Back when we studied different methods of rifling barrels, one of these methods was called Button Rifling, where a tool is pulled or pushed through a barrel to create the rifling grooves. One of the problems we noted at the bottom of that post was that if the button slips inside the barrel while it is being pulled or pushed through it, the grooves may be non-uniform. So even if the twist rate is (say) 1 turn in 10 inches, the rate of twist may not be uniform throughout the 10 inches of length. So how do we verify the uniformity of the twist throughout the barrel.
The solution was an invention called the Twist Deviation Machine invented by Mr. Manley Oakley of Seattle, WA.
Mr. Manley Oakley, inventor of the Twist Deviation Machine
Mr. Oakley was a world-class benchrest shooter and had won the National Bench Rest Shooters Association (NBRSA) trophy several times. He was a well known figure in the Northwest chapter of NBRSA and they now award an annual trophy in his name.
Mr. Oakley's theory was that if a barrel had a uniform twist rate, or the twist rate slightly increased as it approached the muzzle, all other features being normal, the barrel would be an accurate one. On the other hand, if the barrel's twist rate changed non-uniformly (e.g. speeded up and then slowed down, or vice-versa) or if the twist rate decreased towards the muzzle, the barrel would be less accurate. He verified this theory by testing barrels that were known to be accurate against other less accurate barrels of similar physical characteristics. In order to determine the uniformity of a barrel's twist, he invented the Twist Deviation Machine to measure it.

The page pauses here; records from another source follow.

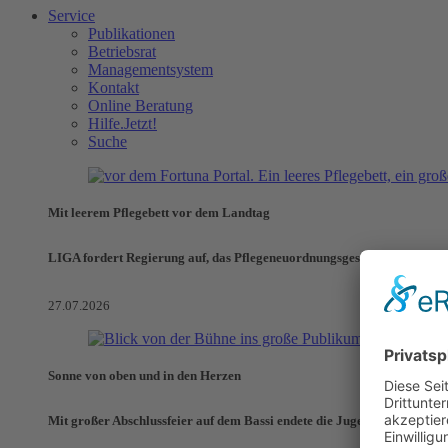
Service
Publikationen
Betriebsrat
Managementsystem
Kontakt
Online Beratung
Hilfe.Jetzt!
Suche
Mit leerem Pflegebett vor dem Landtag
LIGA fordert Regierung auf, das Pflegeneuordnungsgesetz zu verhinde
27.07.2026
Sonne von oben und in den Herzen
Mit großer Abschlussfeier auf dem Bassi endete die Jugendaktionswoch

It consists of a hollow steel tube with a thinner steel rod passing inside it. The steel rod is free to rotate inside the steel tube. To the steel rod is attached a plastic washer and about three inches away from this washer is a second plastic washer attached to the steel tube. This apparatus is then pushed through the barrel. As the washers are being pushed through the barrel, they engage the rifling and start to rotate as they are pushed through, which results in the steel rod and the steel tube rotating as well. Now if the rifling is uniform throughout the barrel, the rod and tube will both rotate at the same rate. However, if the rifling is not uniform, then one of them will rotate faster or slower than the other and this can be easily observed by looking at the parts of the rod and tube that are sticking out of the barrel. This allows the user to measure if the twist rate is increasing or decreasing through the whole length of the barrel.